A low credit limit may not have an impact on your credit score, but it can be an obstacle when it comes to improving your credit score. If you are not much aware of the factors that affect your credit score, a credit repair company like RMCN can help.  In this brief post, we’ll provide you information on how a low credit limit can affect your credit score.
How does low credit limit hurt your credit report?


Credit utilization ratio

An important factor that impacts your credit score is your credit utilization ratio. It is the difference between your spending limit and the credit usage. A lower ratio indicates that you have lesser financial risk and a good credit score. However, a higher ratio poses a higher financial risk and hampers your effort of increasing your credit score. The rule of thumb is to maintain a healthy credit utilization ratio that is not more than 30 percent to avoid any damage to your credit score.


Lowering your Credit Limit

A low credit limit does not necessarily impact  your credit ranking.  The problem arises when you need to maintain a favourable credit-utilization ratio with a low spending limit especially if your credit card is used regularly. In addition to this, every bank has its own criteria that you need to meet before they increase your credit limit.  However, on-time payments can have a positive impact when you request the bank to increase your credit limit.
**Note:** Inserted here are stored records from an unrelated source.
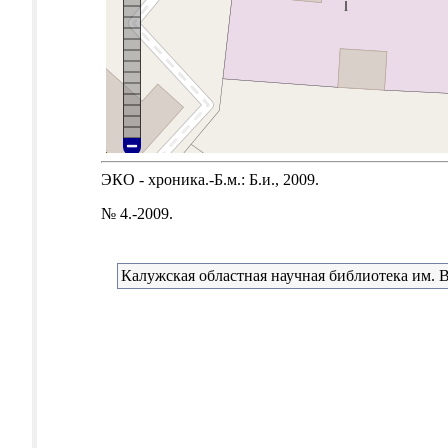
ЭКО - хроника.-Б.м.: Б.и., 2009.
№ 4.-2009.
Калужская областная научная библиотека им. В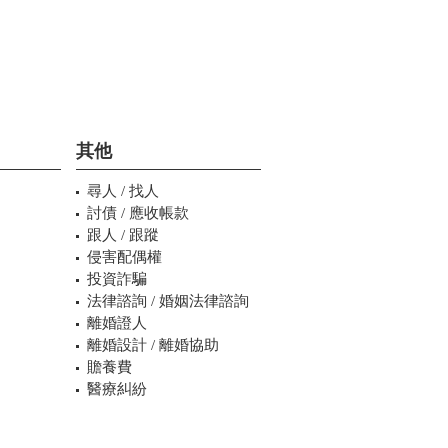
其他
尋人 / 找人
討債 / 應收帳款
跟人 / 跟蹤
侵害配偶權
投資詐騙
法律諮詢 / 婚姻法律諮詢
離婚證人
離婚設計 / 離婚協助
贍養費
醫療糾紛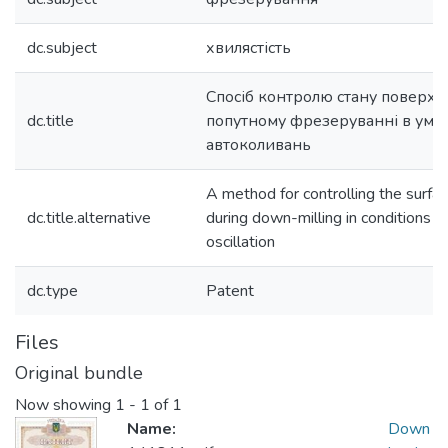
dc.subject
хвилястість
Спосіб контролю стану поверхн
dc.title
попутному фрезеруванні в умо
автоколивань
A method for controlling the surfac
dc.title.alternative
during down-milling in conditions of
oscillation
dc.type
Patent
Files
Original bundle
Now showing
1 - 1 of 1
Name:
Down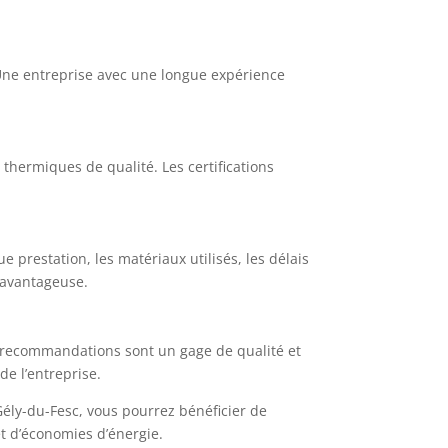
e. Une entreprise avec une longue expérience
 thermiques de qualité. Les certifications
 prestation, les matériaux utilisés, les délais
s avantageuse.
les recommandations sont un gage de qualité et
de l’entreprise.
Gély-du-Fesc, vous pourrez bénéficier de
et d’économies d’énergie.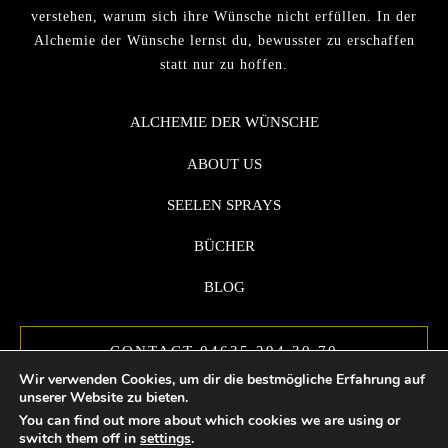
verstehen, warum sich ihre Wünsche nicht erfüllen. In der
Alchemie der Wünsche lernst du, bewusster zu erschaffen
statt nur zu hoffen.
ALCHEMIE DER WÜNSCHE
ABOUT US
SEELEN SPRAYS
BÜCHER
BLOG
CONTACT 04635 294 30 70
Wir verwenden Cookies, um dir die bestmögliche Erfahrung auf
unserer Website zu bieten.
You can find out more about which cookies we are using or
switch them off in
settings
.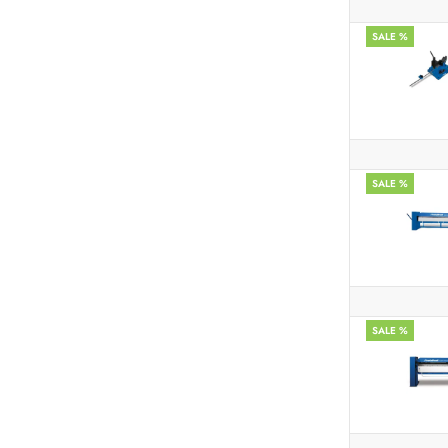
SALE %
SALE %
SALE %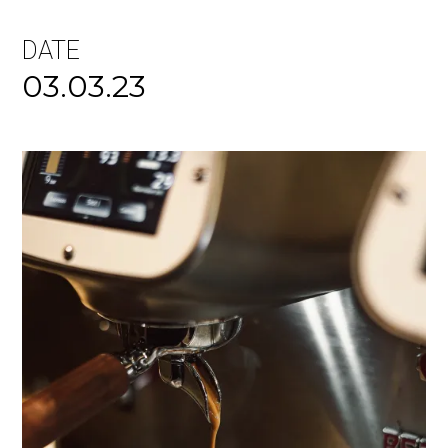
DATE
03.03.23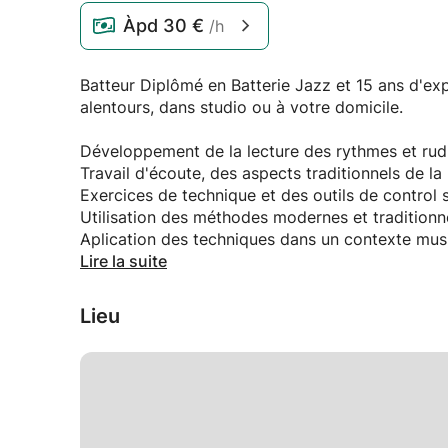
Àpd
30 €
/h
Batteur Diplômé en Batterie Jazz et 15 ans d'exp
alentours, dans studio ou à votre domicile.
Développement de la lecture des rythmes et rudime
Travail d'écoute, des aspects traditionnels de l
Exercices de technique et des outils de control s
Utilisation des méthodes modernes et traditionne
Aplication des techniques dans un contexte musi
Improvisation.
Lire la suite
TOUT SELON LE NIVEAU, CAPACITES ET INTÉ
Lieu
Diversité de styles ; , jazz, funk, Rock, pop, soul, 
Tous les âges.
Cours au Local (Saint-Ouen, Metro Garibaldi Lig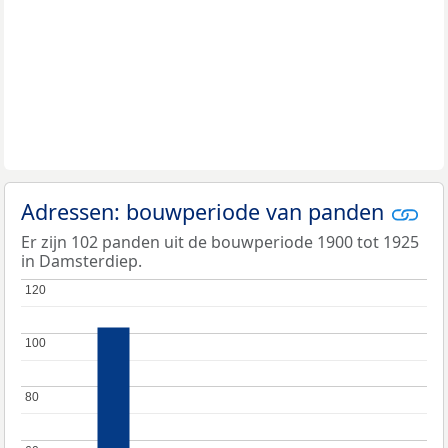
Adressen: bouwperiode van panden
Er zijn 102 panden uit de bouwperiode 1900 tot 1925
in Damsterdiep.
120
120
100
100
80
80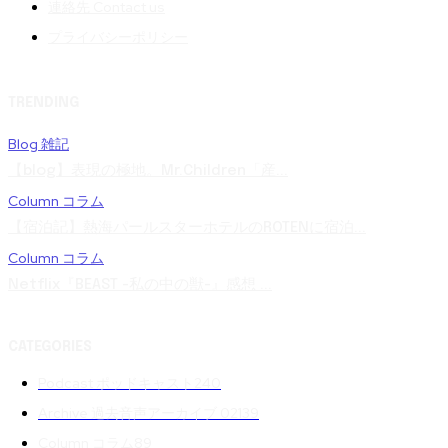
連絡先 Contact us
プライバシーポリシー
TRENDING
Blog 雑記
【blog】表現の極地。Mr.Children「産...
Column コラム
【宿泊記】熱海パールスターホテルのROTENに宿泊...
Column コラム
Netflix『BEAST -私の中の獣-』感想 ...
CATEGORIES
Podcast ポッドキャスト
240
Archive 過去音声アーカイブ 02
139
Column コラム
89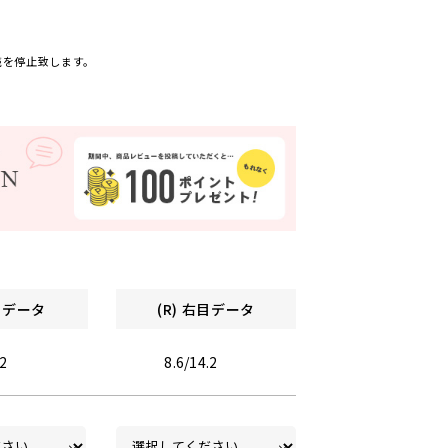
売を停止致します。
左目データ
(R) 右目データ
.2
8.6/14.2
An important point that you need to remember is a low spending limit doesn’t have an impact on your credit score. However, your credit score may plunge if the bank decides to lower your credit limit.


Balance Transfer

In case your bank plans to lower your credit limit and you are not in a position to pay off the balance before implementing the change,  you can transfer your the balance to a credit card that has a higher limit to preserve your credit rating. This will entitle you to special incentives such as temporary low interest rates and fees by a number of credit card companies. This helps in paying off the debt and protecting the credit score.